**Exercise requirements:** From the listing below, restate word for word the lines from the line containing "Basic Active Shorts" down through the line containing "เมื่อการจากลาก". Exclude pictures.

**Task inputs:**

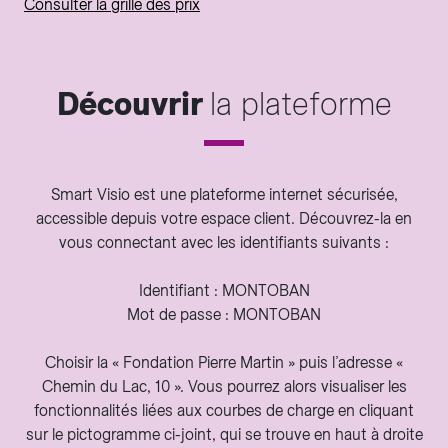
Consulter la grille des prix
Découvrir
la plateforme
Smart Visio est une plateforme internet sécurisée,
accessible depuis votre espace client. Découvrez-la en
vous connectant avec les identifiants suivants :
Identifiant : MONTOBAN
Mot de passe : MONTOBAN
Choisir la « Fondation Pierre Martin » puis l’adresse «
Chemin du Lac, 10 ». Vous pourrez alors visualiser les
fonctionnalités liées aux courbes de charge en cliquant
sur le pictogramme ci-joint, qui se trouve en haut à droite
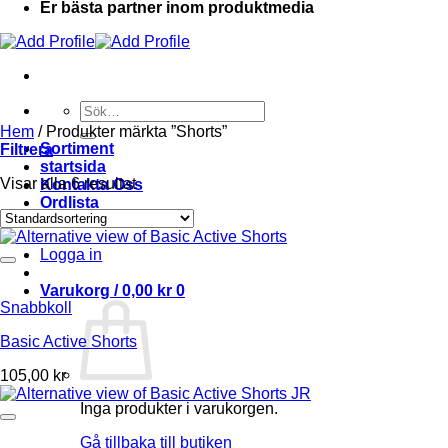
Er bästa partner inom produktmedia
Sök
efter:
Hem
/
Produkter märkta ”Shorts”
Sortiment
Filtrera
startsida
Visar alla 6 resultat
Kontakta Oss
Ordlista
Om oss
Logga in
Varukorg /
0,00
kr
0
Snabbkoll
Basic Active Shorts
105,00
kr
Inga produkter i varukorgen.
Gå tillbaka till butiken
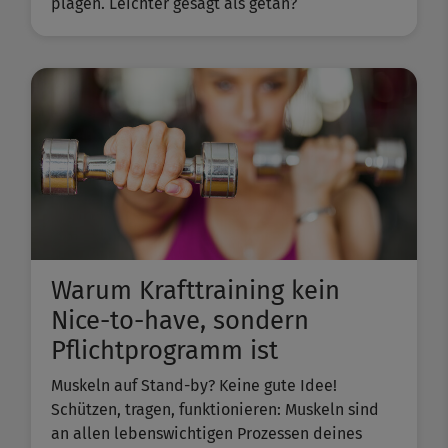
plagen. Leichter gesagt als getan?
Warum Krafttraining kein
Nice-to-have, sondern
Pflichtprogramm ist
Muskeln auf Stand-by? Keine gute Idee!
Schützen, tragen, funktionieren: Muskeln sind
an allen lebenswichtigen Prozessen deines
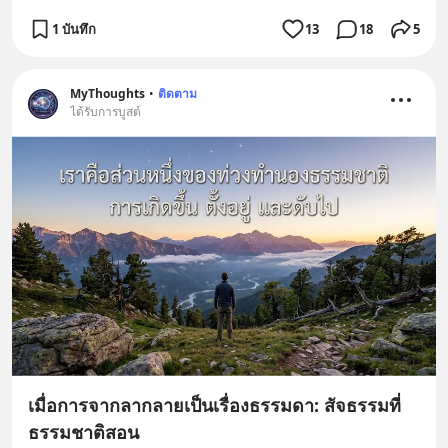
1 บันทึก
13
18
5
MyThoughts
•
ติดตาม
ได้รับการบูสต์
เมื่อการจากลากลายเป็นเรื่องธรรมดา: สัจธรรมที่
ธรรมชาติสอน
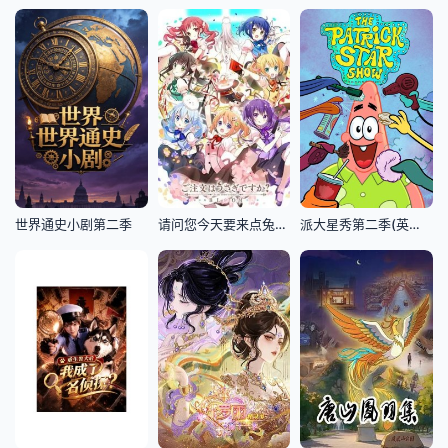
世界通史小剧第二季
请问您今天要来点兔子吗BLOOM
派大星秀第二季(英文版)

**Exercise result:**
Basic Active Shorts
105,00
kr
Inga produkter i varukorgen.
Gå tillbaka till butiken
plagen. Leichter gesagt als getan?
Warum Krafttraining kein
Nice-to-have, sondern
Pflichtprogramm ist
Muskeln auf Stand-by? Keine gute Idee!
Schützen, tragen, funktionieren: Muskeln sind
an allen lebenswichtigen Prozessen deines
1 บันทึก
13
18
5
MyThoughts
•
ติดตาม
ได้รับการบูสต์
เมื่อการจากลากลายเป็นเรื่องธรรมดา: สัจธรรมที่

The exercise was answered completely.